Евгений Токтаев - Тени надежд
За два года крепость не изменилась. Да и с чего бы ей меняться, коли она на века построена? Угрюмые серые стены, сложенные из дикого камня, башни с дощатыми шатрами – все, как в тот день, когда Эвмен впервые ее увидел. Правда, тогда ворота были закрыты, а сейчас распахнуты настежь. Да и, по правде сказать, чего бояться варварам? Тут теперь снова их земли.
Поднимаясь по крутому склону горы к главным воротам крепости, венчающей вершину, Эвмен поделился с проводником своим удивлением насчет беспечности варваров:
– От самой границы с Эпиром встретились нам два купеческих каравана, но ни одного стража я так и не видел. Этак можно войско под носом провести, а они и не заметят.
Проводник лишь усмехнулся.
– Чудной ты человек, посол. Смотришь вокруг себя, а словно не видишь ничего. Еще там, на верхотуре, сопровождали нас трое. И здесь уже, в долине, миновали мы стражей. Если им что-то не понравится, ты и понять ничего не успеешь, как на харонову пристань прибежишь. А говоришь, беспечные... Это ты, посол, головой по сторонам беспечно крутишь.

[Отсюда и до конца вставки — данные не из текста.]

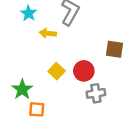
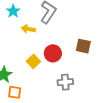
red circle: (84, 71) -> (53, 53), moved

Что тут возразишь? Поделом. Век живи, век учись – дураком помрешь.
– Что же они нас не остановили, не спросили ничего, кто такие, куда едем?
Проводник шумно выдохнул носом и беззвучно затрясся. Смеется.
– Вчера еще спросили. На дневке. Ты, посол, на землю прилег, глаза в небо воткнул, вроде как, замечтался чего-то. Люди твои разбрелись сушняка собрать, за водой, у костра хлопотали. Я в ближние кусты шагнул, да все и обсказал, как есть.
Эвмен только головой покачал пристыжено.
– Что меня не позвал?
– А зачем? О чем им с тобой говорить? С тобой вон, князь говорить станет. А меня в этих краях каждая собака знает. Отец-то у меня хаон, мать из тавлантиев. Хаоны с тавлантиями уже два поколения не воевали, в добрососедстве живут, вот и хожу туда-сюда свободно.
– А дассареты?
– Что, дассареты?
– Ну, с ними у Эпира какие отношения?
Проводник удивленно уставился на кардийца.
– И как тебя царь послом-то назначил, такого бестолкового, ничего не знаешь о людях, к которым едешь.
– Ну почему бестолкового? – обиделся Эвмен, – я просто от тебя услышать хотел. У царей на уме одно, а у простого люда – другое.
– Зачем тебе это знать? Все равно будет, как цари решат. Скажут воевать – воевать будем. Скажут дружить – подружимся.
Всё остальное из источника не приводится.